The challenge for the women’s movement was how were we going to engage with the State for the first time in our herstory. A state that, even after elections and a new Constitution, was that it was deeply patriarchal. How would we ensure political power and political will, as opposed to dependence on political patronage and goodwill?

The "machinery" was motivated to ensure that all of society: government, Parliament, civil society, business, labour, religion, media, households etc begin to dismantle the patriarchal power of fear and hate, of the hierarchies of inclusion of exclusion of invisibilities and of silence. In the new global language that the women’s movement started adopting "to mainstream" gender equality. To engage with these institutions required that all in these new structures have the courage to use their power in the interest of the poorest women to advance their cause again and again, maintaining focus and equilibrium, even when the patriarchy insulted, derogated, dismissed or attempted to make invisible or marginal. How to ensure the women’s movement never became reduced to simply ululating our patriarchs, either male or female.

One of the critical factors that the women’s movement did not fully engage with, was the reality of becoming part of a global economy - a global politics, based on profit in which the poor have become poorer and the rich have become richer, in which violence against women and the poor has increased, in which there is growing militarisation and the strengthening of the global arms industry, in which fundamentalisms of all kinds have thrived. The question of the extent to which our new democratic state would conform or not would have major implications for the feminist agenda of the women’s movement of transforming the lives of the poorest women and transforming gendered roles and responsibilities.

This is the context in which I share the experience and the challenges that face the Joint Monitoring Committee on the Improvement of the Quality of Life and Status of Women as part of the national machinery targeting Parliament as a potential site of power and transformation.

The Parliamentary Committee was established towards the latter part of 1996 and included members of the National Assembly and of the National Council of Provinces. Our brief was to monitor Government’s implementation of the Convention on the Elimination of all Forms of Discrimination against Women (Cedaw) and the Beijing Platform for Action. This brief effectively required the committee to monitor the work of every single department in relation to meeting the objectives of gender equality and equity. When we began we were an Ad Hoc committee without our own budget. Since we became a permanent committee at the end of 1998 we have our own budget, but like the budgets of other committees, it is fairly limited. Last year, our budget was R150 000. The committee had its own researcher for only one year of its existence. In terms of administrative support we are allocated one committee clerk and the chairperson is allocated a secretary.

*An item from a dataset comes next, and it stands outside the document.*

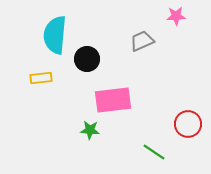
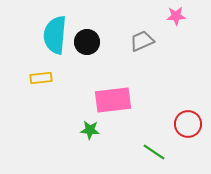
black circle: moved 17 px up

Whilst attempting to change the resource allocations of Parliament, the challenge is to use the power given to us as a parliamentary committee by the Constitution and the Rules of Parliament, to ensure we are not rendered powerless. This has come from understanding that we do have an important source of power, that our power also comes from within us, and collectively, in combination with all those in our committee and the many millions of women in rural and urban areas who voted for democracy and members ofParliament as their public representatives, in the hopes that their lives would change.

What have we done and what are we doing?
The committee decided that our focus had to be the poorest women, particularly rural women. We decided that the central focus of the committee was to change the laws so that women would have rights in the workplace, in their homes and in their country. In early 1998, after extensive consultation with NGOs, the committee drew up a list of priorities. Most, if not all of these laws were not on Parliament’s schedule for 1998 or 1999. They included the Domestic Violence Act, the Maintenance Act, the Customary Law on Marriages Act to address the minority status of many African women affected by this. Our priorites also included ensuring that the Sexual harassment code was incorporated into the Labour Relations Act, changes to the Employment Equity Act, the Skills Development Act, the Equality legislation, as well as ensuring that the Job Summit targeted employment creation for women.

About 80% of the legislative changes the committee prioritised were brought into the parliamentary schedule over the next two years and were enacted by the end of 1999, thanks, largely, to the work that the committee did, not just in Parliament, but together with the CGE, the OSW, and the many, many NGOs around our country.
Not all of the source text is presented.